El programa 287(g) permite otorgar a los oficiales locales autoridad federal de inmigración. Con esta estrategia, la agencia federal mejora la colaboración con las fuerzas del orden estatal. “ICE reconoce la importancia de sus relaciones con los organismos encargados de hacer cumplir la ley, incluidas las agencias estatales, locales y tribales, para llevar a cabo su misión fundamental”, destaca la organización en su sitio web.
El funcionamiento del programa se basa en los Memorandos de Acuerdo (MOA) firmados por ICE y las agencias de seguridad interesadas, y opera bajo tres programas principales. El programa genera dudas por su aplicación en las sedes anfitrionas del Mundial 2026. Entre las zonas con acuerdos activos se encuentran el condado de Miami-Dade (Miami) y el condado de Tarrant (Dallas/Fort Worth).
A pesar de que agrupaciones sin fines de lucro solicitaron suspender las redadas durante el evento, funcionarios de ICE declararon que la agencia iba a desempeñar un “papel clave” en la seguridad del Mundial. “ICE es una parte fundamental del dispositivo de seguridad general para la Copa Mundial. Estamos comprometidos con la seguridad de esa operación y con la seguridad de todos nuestros participantes y visitantes”, expresó Todd Lyons, director interino saliente de la agencia, en diálogo con The New York Times.

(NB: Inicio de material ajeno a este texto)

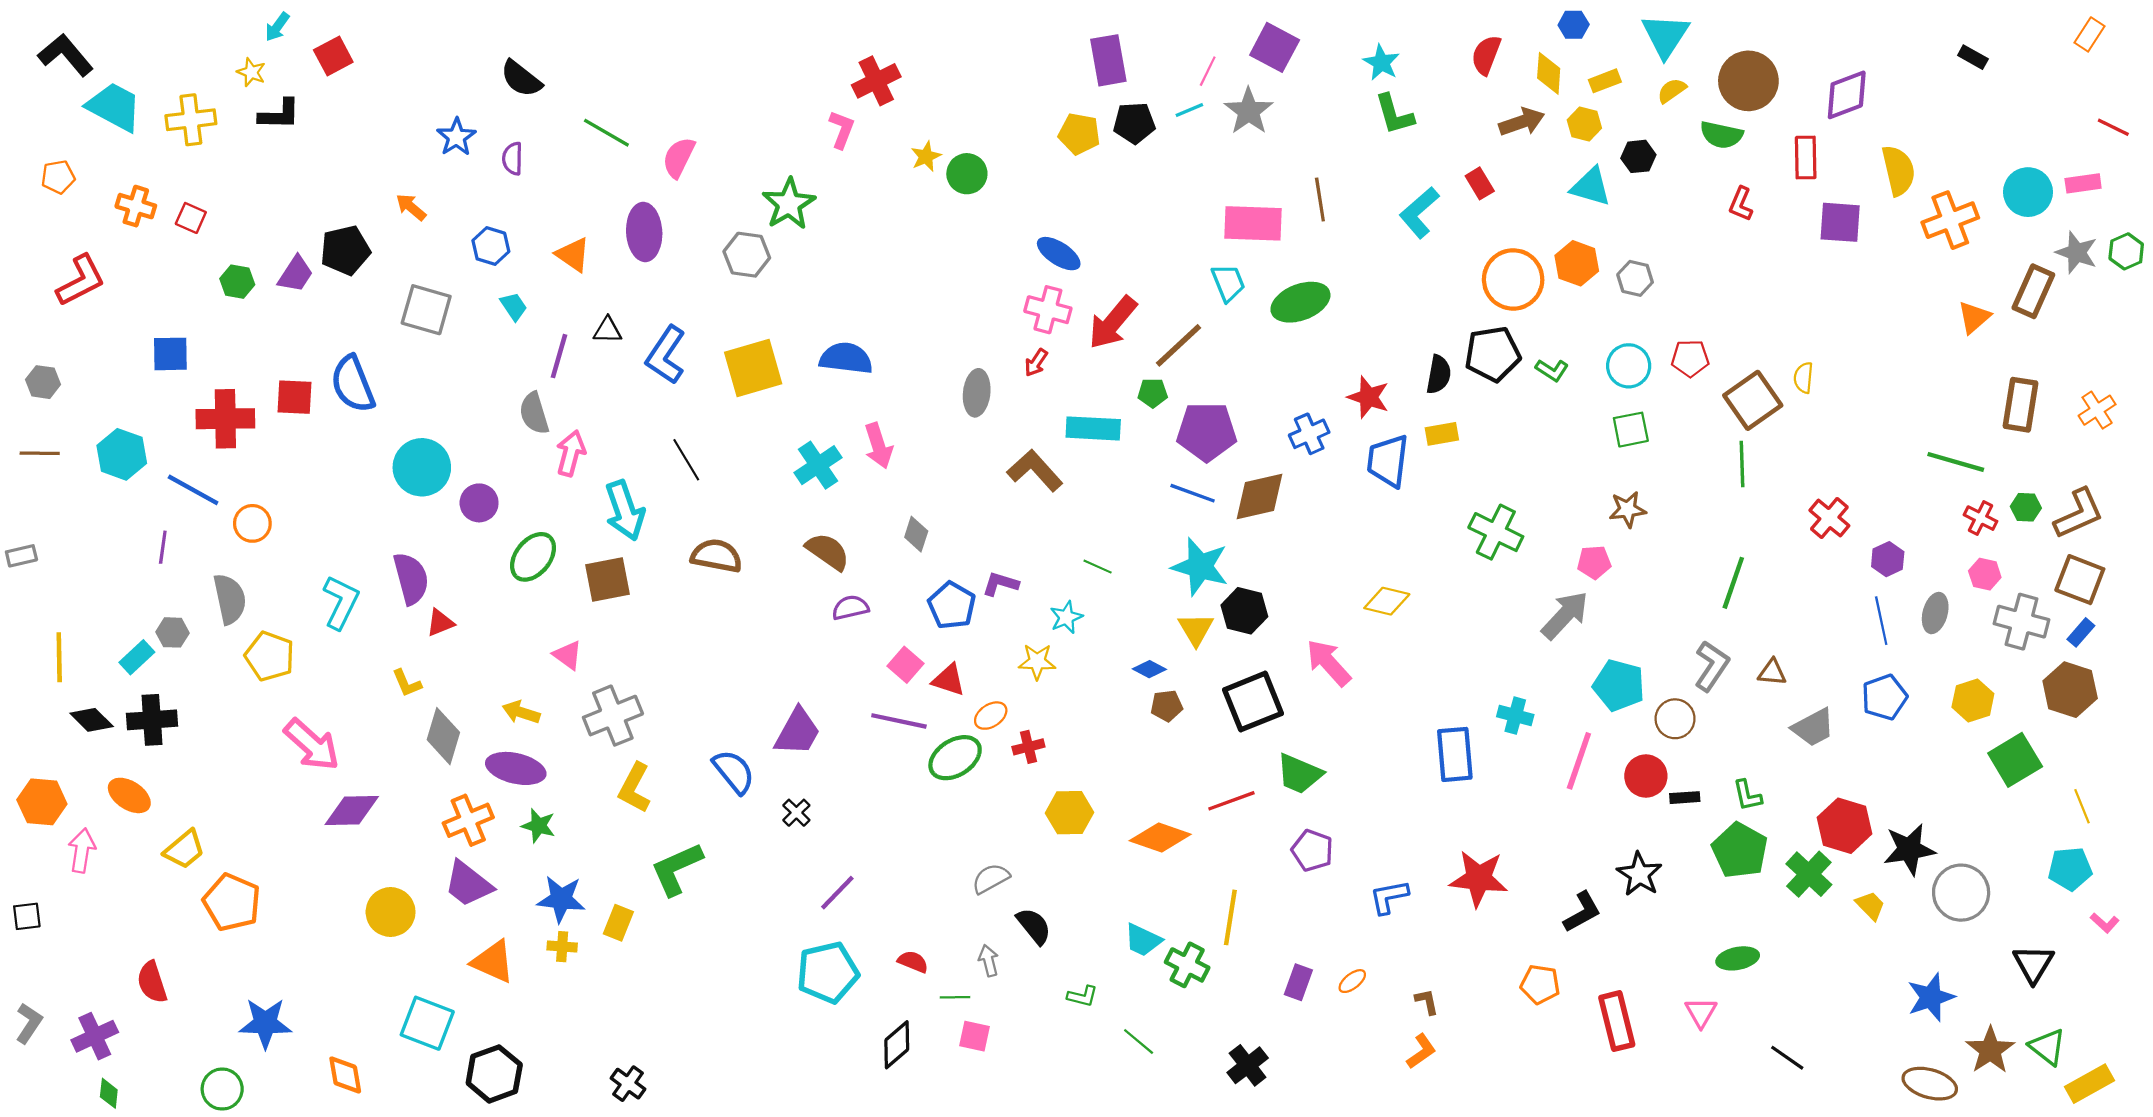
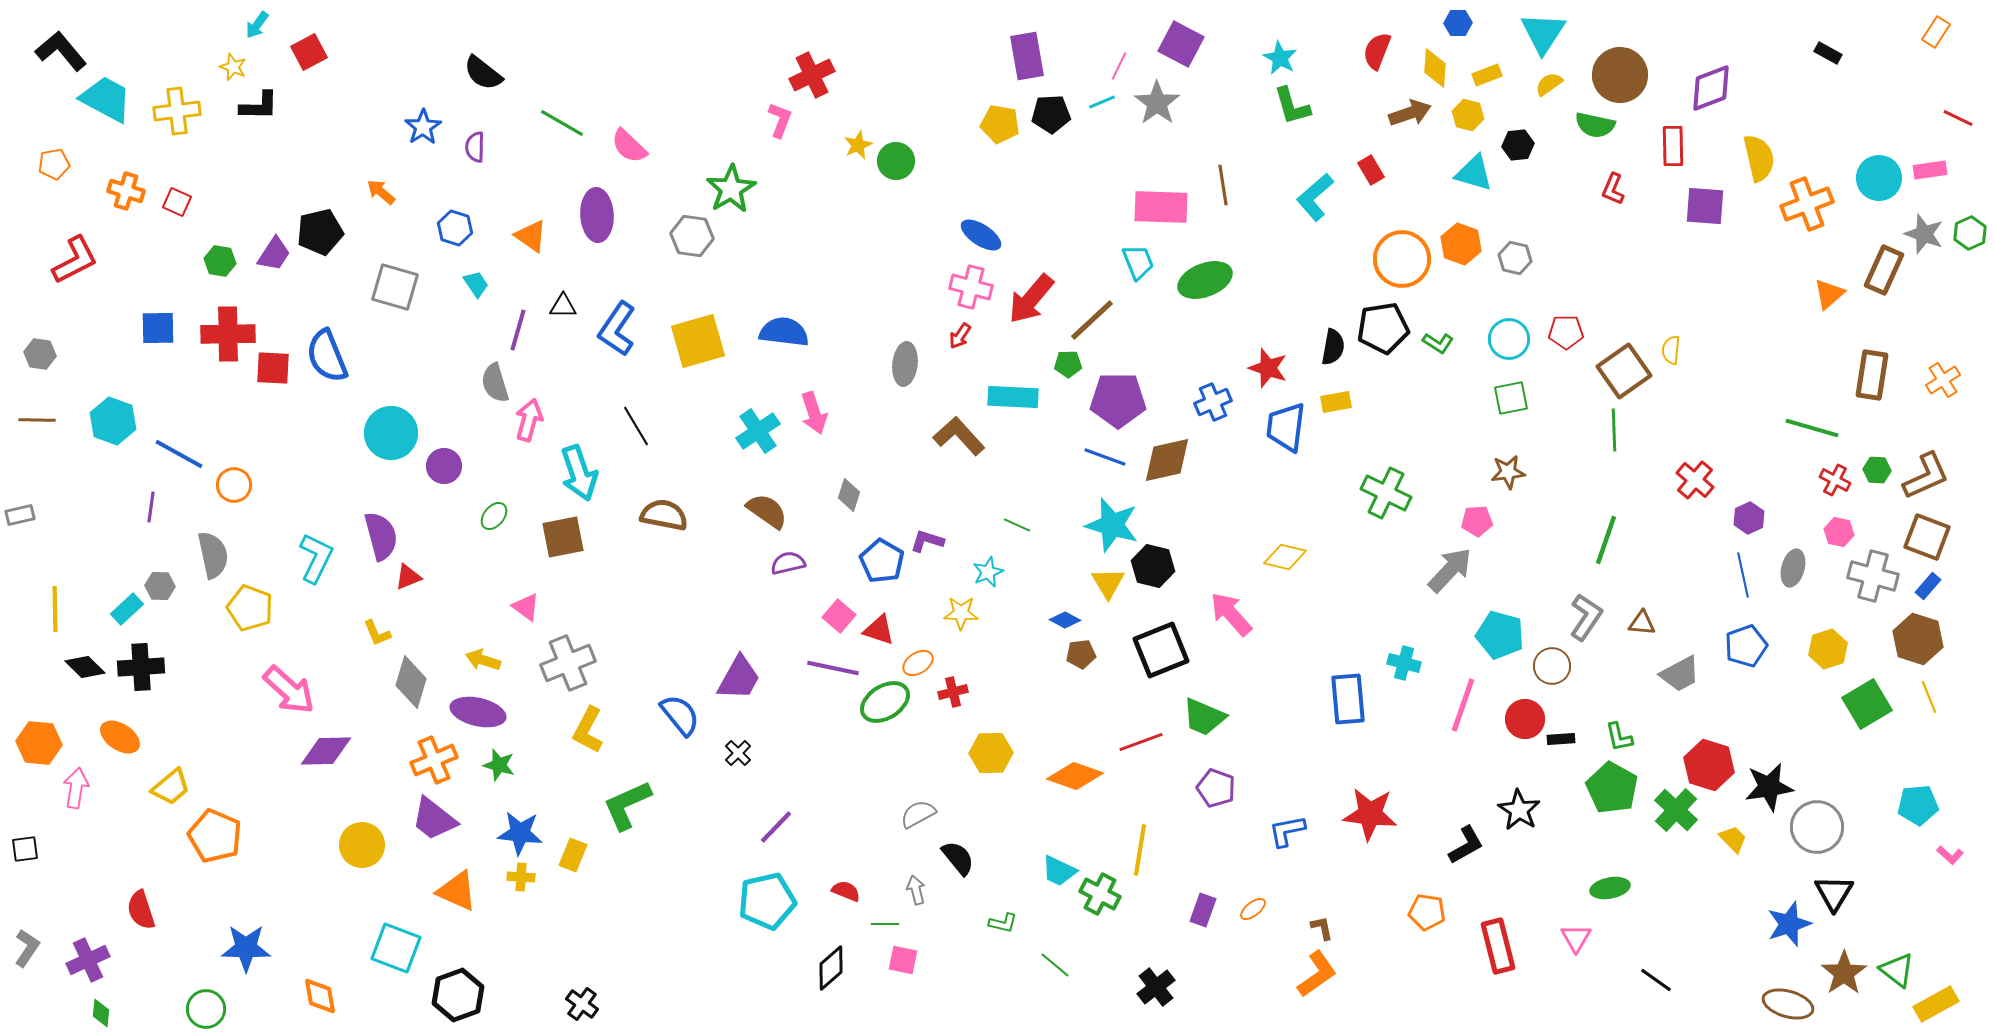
pink semicircle: (679, 158) -> (629, 146), turned -72
red cross: (225, 419) -> (228, 334), moved
green ellipse: (533, 557) -> (494, 516), size x0.6
yellow line: (2082, 806) -> (1929, 697), moved
black triangle: (2033, 964) -> (1834, 893), moved
orange L-shape: (1421, 1051) -> (1317, 974), size x1.4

Para mitigar el impacto, más de 120 grupos de la sociedad civil emitieron el pasado 23 de abril una advertencia de viaje que destacaba que los aficionados, periodistas y jugadores podrían correr el riesgo de “sufrir graves violaciones de derechos humanos”. “La FIFA ha fingido defender los derechos humanos mientras se congraciaba con la administración Trump, lo que pone en riesgo a millones de personas y las expone a la violación de sus derechos fundamentales”, declaró Jamil Dakwar, director del programa de derechos humanos de la Unión Estadounidense por las Libertades Civiles (ACLU). Y agregó: “Las acciones abusivas de la administración Trump amenazan a nuestras comunidades, turistas y aficionados por igual, y ya es hora de que la FIFA utilice su influencia para impulsar cambios políticos significativos”.
De igual modo, se propusieron leyes como el “Save the World Cup Act”. Este paquete legislativo busca evitar que la policía local con acuerdos 287(g) realice funciones de inmigración durante el torneo.